Scenarios with different SAEVs’ fleet sizes which in this case is equal to the ratio of the number of SAEVs to the number of total requests, vehicle range which refers to the driving capacity of a SAEV with 100% battery level, and charging rate are designed to evaluate their impact on urban parking demand, charging demand, VMT, and response time. Since SAEVs can provide car-sharing services, unlike the private conventional vehicle, there should be one vehicle for one request to serve the travel demand immediately, even a small penetration rate of SAEVs can serve all requests within a reasonable response time [1,7]. After several warm-up simulations, a 5% penetration rate for 13,380 trips (which has only 699 SAEVs) was chosen as the base case as the average response time can be maintained to a relatively short time between 5 to 8 min, and the value will constantly increase to 10% (1338 SAEVs) in 1% increments. Additionally, as the research area is not quite large, which only contains the traffic entities within 2 miles of the district center, we minimized the vehicle range accordingly. It was assumed that the vehicle range increased from 120 miles to 200 miles, in 20 mile increments. In order to simplify the calculation of SAEVs’ charging time, mile/h is used as the unit of charging rate, which indicates the distance a SAEV can drive after pre-unit of time charging. The general charging rate varies from 30 mile/h through 50 mile/h, in 5 mile/h increments, while the fast charging rate varies from 60 mile/h through 100 mile/h, in 10 mile/h increments [6]. Table 6 provides a summary of all pre-set parameters. Additionally, in order to verify the effectiveness of the proposed charging policy in reducing the response time and decreasing the total VMT while increasing the utilization of the existing parking and charging facilities, comparison experiments were conducted where the SAEVs would choose the target charging station simply based on the distance.

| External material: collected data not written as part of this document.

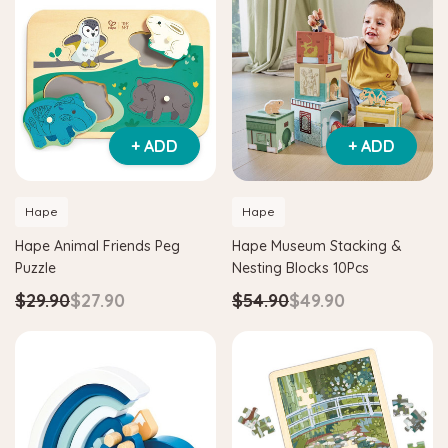
+ ADD
+ ADD
Hape
Hape
Hape Animal Friends Peg
Hape Museum Stacking &
Puzzle
Nesting Blocks 10Pcs
$29.90
$27.90
$54.90
$49.90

Apart from the above parameters set, we assumed that:
  • All SAEVs were fully charged at the beginning of the simulation;
  • If the remaining power of a SAEV is not enough to cover the distance to the nearest charging station, it will transfer to the target charging station within 0.01 s as soon as it runs out of power;
  • Due to the size of the research area and the fact that even in a scenario with the largest fleet size, there would be only 1338 SAEVs within the network, which is a relatively small number of vehicles, so the effect of road congestion on SAEVs’ speed is not considered throughout the whole process, in other words, the SAEVs maintain a fixed speed throughout the whole simulation.

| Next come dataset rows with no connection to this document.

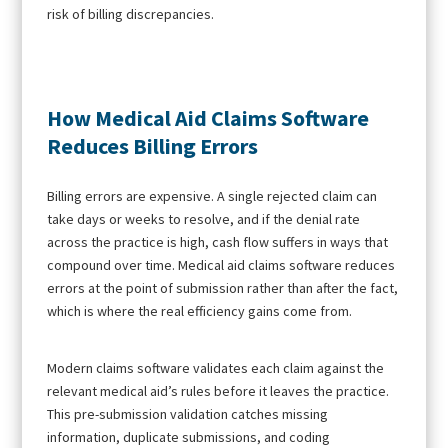
risk of billing discrepancies.
How Medical Aid Claims Software
Reduces Billing Errors
Billing errors are expensive. A single rejected claim can
take days or weeks to resolve, and if the denial rate
across the practice is high, cash flow suffers in ways that
compound over time. Medical aid claims software reduces
errors at the point of submission rather than after the fact,
which is where the real efficiency gains come from.
Modern claims software validates each claim against the
relevant medical aid’s rules before it leaves the practice.
This pre-submission validation catches missing
information, duplicate submissions, and coding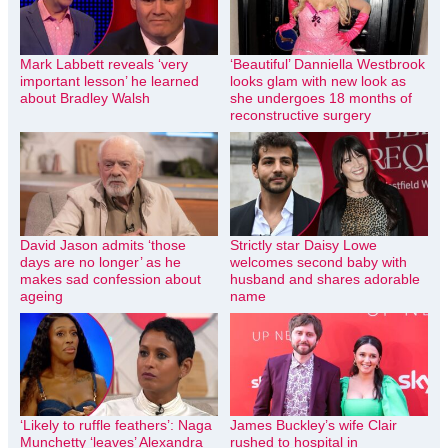
Mark Labbett reveals ‘very
‘Beautiful’ Danniella Westbrook
important lesson’ he learned
looks glam with new look as
about Bradley Walsh
she undergoes 18 months of
reconstructive surgery
David Jason admits ‘those
Strictly star Daisy Lowe
days are no longer’ as he
welcomes second baby with
makes sad confession about
husband and shares adorable
ageing
name
‘Likely to ruffle feathers’: Naga
James Buckley’s wife Clair
Munchetty ‘leaves’ Alexandra
rushed to hospital in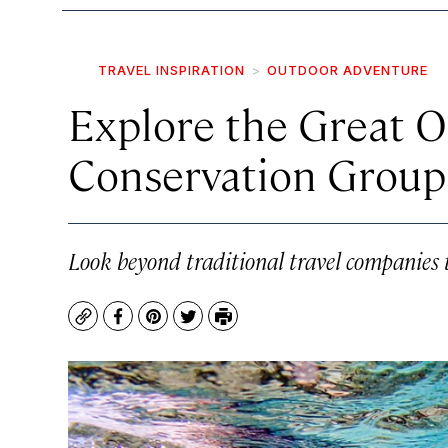
TRAVEL INSPIRATION
OUTDOOR ADVENTURE
Explore the Great 
Conservation Group
Look beyond traditional travel companies 
Copy
Facebook
Pinterest
Twitter
Print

The output indicators of the simulation experiment include the parking demand, charging demand, total VMT, and average response time. The former two are counted in hours and would be accumulated through the whole simulation period. The spatial distribution of these two kinds of demand will be demonstrated on the map. At the same time, the total VMT will be divided into different parts to find out which part accounts for the most by counting the exact time SAEV arrived at different origins and destinations. The total VMT can be calculated by Formula (8):
VMT TOTAL = VMT _ I + VMT _ E + VMT _ P + VMT _ CS
where,
VMT TOTAL indicates the total VMT generated by a SAEV during the whole simulation period;
VMT _ I , VMT _ E , VMT _ P , and VMT _ CS indicate the VMT generated by a SAEV starting from the initial point, start point, end point, parking lot, and charging station respectively. They can be calculated by Formulas (9)–(12):
VMT _ I = VMT _ I S + VMT _ I P
VMT _ E = VMT _ ENS + VMT _ E P + VMT _ E C S
VMT _ P = VMT _ PS
VMT _ CS = VMT _ CSS + VMT _ CSP
where,
VMT _ I S and VMT _ I P denote the VMT generated by a SAEV starting from the initial point to one start point or to one parking lot, the latter one can only take place at the very beginning of the simulation as the number of requests then is less than the number of idle SAEVs;
VMT _ ENS , VMT _ E P and VMT _ ECS indicate the VMT generated by a SAEV starting from one endpoint to the next start point, the parking lot and the charging station, respectively;
VMT _ PS indicates the VMT generated by a SAEV starting from one parking lot to one start point;
VMT _ CSS and VMT _ CSP indicates the VMT generated by a SAEV starting from one charging station to one start point and to one parking lot, respectively.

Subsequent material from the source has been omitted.